According to DiRoma, Panax Ginseng is effective because it helps stimulate natural killer cell activity -- the cells that typically fight off viruses, as does astragalus, a Chinese herb. However, there is no reliable clinical evidence that proves astragalus' effectiveness in preventing the flu.
As for natural treatment options for those who may find themselves sick with the flu, DiRoma said andrographis, (also known as Indian Echinacea) and Syberian Ginseng, when used together, significantly improve symptoms of the common cold and flu when started 72 hours within symptom onset.
Finally, elderberry is also useful in treating the flu, according to DiRoma, and comes in myriad of forms, like tea and syrups, and can be purchased at any drugstore.
DiRoma said that a standardized elderberry fruit extract in syrup form, known as Sambucol, has been known to both shorten the duration of flu symptoms, like fever and body aches, and reduce the severity of those symptoms by about 56 percent when 4 tablespoons are taken daily for three days.
Think you might be coming down with the flu? Poedolec says that symptoms of the flu come on suddenly and often mimic symptoms of the common cold.
"Usually you have a high fever of about 102, a bad headache, your joints ache, you feel extremely weak and exhausted, then there's the typical stuffy nose, sneezing, sore throat, and cough," she said, adding that if you begin to feel sick, make sure to stay home from work, school, or public places, to lessen the chances of infecting others.

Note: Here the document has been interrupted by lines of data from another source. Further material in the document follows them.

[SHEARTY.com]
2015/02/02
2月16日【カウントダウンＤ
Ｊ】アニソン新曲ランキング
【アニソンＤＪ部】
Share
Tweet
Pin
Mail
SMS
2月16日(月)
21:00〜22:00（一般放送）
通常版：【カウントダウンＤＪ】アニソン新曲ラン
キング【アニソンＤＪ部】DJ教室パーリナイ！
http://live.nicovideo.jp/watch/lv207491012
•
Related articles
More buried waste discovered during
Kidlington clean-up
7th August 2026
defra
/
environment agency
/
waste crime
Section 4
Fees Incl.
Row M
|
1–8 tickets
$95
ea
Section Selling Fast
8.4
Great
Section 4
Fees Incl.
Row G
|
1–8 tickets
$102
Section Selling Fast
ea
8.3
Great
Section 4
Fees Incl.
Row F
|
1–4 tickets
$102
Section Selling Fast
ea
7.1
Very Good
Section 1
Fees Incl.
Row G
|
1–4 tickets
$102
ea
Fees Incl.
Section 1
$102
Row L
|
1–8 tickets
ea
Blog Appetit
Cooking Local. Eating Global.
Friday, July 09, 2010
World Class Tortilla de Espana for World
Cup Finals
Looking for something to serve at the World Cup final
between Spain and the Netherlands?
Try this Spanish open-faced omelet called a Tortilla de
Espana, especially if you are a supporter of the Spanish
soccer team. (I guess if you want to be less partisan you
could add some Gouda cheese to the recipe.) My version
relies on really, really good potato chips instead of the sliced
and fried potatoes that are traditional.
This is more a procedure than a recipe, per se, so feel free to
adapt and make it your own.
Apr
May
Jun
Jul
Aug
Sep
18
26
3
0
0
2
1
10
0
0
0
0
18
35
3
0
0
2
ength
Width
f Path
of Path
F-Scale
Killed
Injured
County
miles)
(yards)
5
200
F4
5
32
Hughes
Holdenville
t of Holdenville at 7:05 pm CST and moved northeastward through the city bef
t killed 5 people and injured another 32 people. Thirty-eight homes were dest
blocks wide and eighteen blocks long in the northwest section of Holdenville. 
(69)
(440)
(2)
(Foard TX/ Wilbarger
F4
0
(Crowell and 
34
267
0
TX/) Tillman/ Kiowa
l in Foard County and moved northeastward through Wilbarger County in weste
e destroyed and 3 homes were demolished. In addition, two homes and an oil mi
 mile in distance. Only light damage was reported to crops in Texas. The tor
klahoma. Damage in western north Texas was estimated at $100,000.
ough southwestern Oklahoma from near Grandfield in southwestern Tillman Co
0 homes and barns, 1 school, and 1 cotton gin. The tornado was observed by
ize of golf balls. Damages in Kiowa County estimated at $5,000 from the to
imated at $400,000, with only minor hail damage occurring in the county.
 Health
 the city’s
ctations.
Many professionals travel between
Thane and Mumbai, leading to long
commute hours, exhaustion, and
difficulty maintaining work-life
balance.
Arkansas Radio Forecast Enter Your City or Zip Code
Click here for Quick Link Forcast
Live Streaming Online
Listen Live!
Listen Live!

Last spring, the DOH reported widespread flu activity late in the flu season, including confirmed cases and outbreaks in Bennington County.
Getting the flu vaccine is the best protection against the flu, according to the DOH, however, the department also advises these simple steps to help to lower your chances of getting sick this holiday season:
* Cover your mouth and nose with a tissue or your sleeve every time you sneeze or cough.
* Wash your hands often and well with soap and water. If you aren't in a place where you can wash your hands, use a hand sanitizer.
* As much as possible, keep your hands away from your eyes, nose and mouth.
As for the idea that the flu vaccine causes the recipient of the shot to contract the flu, Poedolec says that is simply not true.
"I know many people have that misconception, but it's just not possible," she said, explaining that common side effects of the vaccine, including headache and muscle aches might lead people to think they are coming down with the flu, but usually disappear a few days after vaccination.
According to Poedolec she and her fellow employee health nurses have administered over 1,200 flu vaccinations so far this year.